J’ai entre-temps enrichi mes connaissances sur les racines de ce plat grâce à des amis africains rencontrés au Japon pendant mon travail d’aide aux réfugiés. Jollof est le mot anglais utilisé pour désigner le peuple wolof, un important groupe ethnique de l’Afrique de l’Ouest auquel on peut faire remonter les origines de la cuisine locale. Au fil du temps, le riz jollof s’est répandu dans la région et, à une époque plus récente il a effectué un saut jusqu’en Amérique du Nord et au-delà.
Le riz jollof entretient un lien particulièrement étroit avec le Sénégal, où il est considéré comme le plat national. N’ayant consommé que la version ghanéenne, j’ai cherché sur Internet un restaurant servant de la cuisine sénégalaise authentique. À ma grande surprise, ma recherche a débouché sur la préfecture de Saitama, dans les faubourgs de la zone métropolitaine de Tokyo. C’est là que j’ai trouvé le restaurant baptisé « La Senegalaise Chez Ya Bigue ».
J’ai téléphoné à ce commerce pour demander si le riz jollof était au menu. Ma question a déconcerté Nian Jinba, le propriétaire, qui, après une pause, m’a répondu dans un japonais parfait : « Oh ! C’est sans doute du thiéboudienne dont vous voulez parler. On ne le sert que le dimanche. Venez ce jour-là s’il vous plaît. »
Thiéboudienne ? Était-ce vraiment du même plat que nous parlions ? Quand dimanche est arrivé, j’ai pris la ligne Tôbu Tôjô en direction de la gare de Kita-Sakado dans l’espoir de résoudre cette énigme.
À mon arrivée au restaurant, je suis chaleureusement accueilli par Nian, qui, sans perdre de temps, écrit pour moi son nom en idéogramme kanji sur un bloc-notes et m’explique qu’il est au Japon depuis quinze ans et a adopté la citoyenneté japonaise il y a peu. En me tendant le bout de papier, il m’informe qu’un diseur de bonne aventure lui a assuré que les kanji lui garantiraient un avenir brillant. Montrant du doigt les deux idéogrammes de son nom, Jinba, il déclare fièrement : « Ils viennent de jinbaori, le mot qui désigne les vêtements que les samouraïs portaient au combat ».
Nian me dit qu’à son arrivée au Japon il était un étudiant passionné âgé de 19 ans. Globe-trotter comme ses trois frères, il voulait étudier ailleurs qu’en Europe ou en Amérique du Nord, contrairement à deux de ses frères. « C’est là que tout le monde va », s’exclame-t-il.

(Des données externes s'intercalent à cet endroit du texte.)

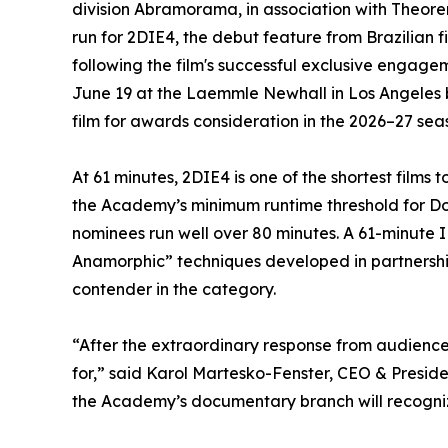
division Abramorama, in association with Theo
run for 2DIE4, the debut feature from Brazilia
following the film's successful exclusive engage
June 19 at the Laemmle Newhall in Los Angeles 
film for awards consideration in the 2026–27 sea
At 61 minutes, 2DIE4 is one of the shortest film
the Academy’s minimum runtime threshold for Do
nominees run well over 80 minutes. A 61-minut
Anamorphic” techniques developed in partnersh
contender in the category.
“After the extraordinary response from audience
for,” said Karol Martesko-Fenster, CEO & Presid
the Academy’s documentary branch will recognize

Son goût juvénile de l’aventure l’a conduit au Japon. Bien conscient des difficultés qu’il allait rencontrer, il s’est inscrit dans une école de langues et s’est plongé dans l’étude du japonais. Après le Grand tremblement de terre de l’Est du Japon, survenu en 2011, il a pris refuge à Osaka, mais s’est replongé sans tarder dans les livres. Il est entré à l’Université internationale de Tokyo et a financé ses études supérieures en travaillant à temps partiel dans des restaurants et des magasins d’alimentation rapide. Son diplôme en poche, il est resté au Japon et à pris un emploi dans une société commerciale.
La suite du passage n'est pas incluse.